Vulnerability Management, Patch/Configuration Management, Threat Intelligence

High-severity flaw in file archiver 7-Zip requires manual update

A flaw in the 7-Zip open-source file archiver tool could enable attackers to craft archives that bypass Windows security warnings, potentially tricking targets into launching malware.

The vulnerability was revealed in an advisory published by Trend Micro on Sunday, which gave the flaw a high CVSS score of 7.0. The flaw is tracked as CVE-2025-0411.

7-Zip is a popular free file archiver for Windows with about 14,000 weekly downloads, mostly from the United States, according to its SourceForge page.

7-Zip has supported a Windows security mechanism called the Mark of the Web (MotW) since version 22.00, released in June 2022. The application applies the MotW metadata identifier, using an alternate data stream named “Zone.Identifier,” to label all files from downloaded archives as potentially unsafe.

When a user attempts to open a MotW-flagged file, a Windows popup will appear displaying a security warning and asking the user to confirm that they want to run the file. Documents that open in Microsoft Office will also open in Protected View, which disables macros and makes the file read-only, if the MotW is present.

An attacker can potentially prevent this popup warning from appearing for malicious downloaded files by crafting an archive that vulnerable versions of 7-Zip will not apply the MotW to. As 7-Zip developer Igor Pavlov noted in the release notes for the fixed version 24.09, the “Zone.Identifier” stream would not propagate for files from nested archives, where an open archive is contained within another open archive.

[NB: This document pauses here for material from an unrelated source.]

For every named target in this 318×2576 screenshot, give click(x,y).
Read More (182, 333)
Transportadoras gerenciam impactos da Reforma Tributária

7-Zip does not update automatically, so users will need to manually install version 24.09, which was first released on Nov. 30, 2024, in order to patch the flaw.

Attackers have previously leveraged exploits that bypass MotW warnings, such as a Windows flaw that prevented any files extracted from internet-downloaded ZIP archives from being labeled with the MotW, which received an unofficial patch by 0patch in October 2022.

0patch also released an unofficial fix for another Microsoft flaw in November 2022 that prevented security warnings for files with malformed Authenticode signatures, even when the MotW is present. This flaw was exploited in a Magniber ransomware campaign that involved a MotW-flagged JavaScript file with a malformed signature.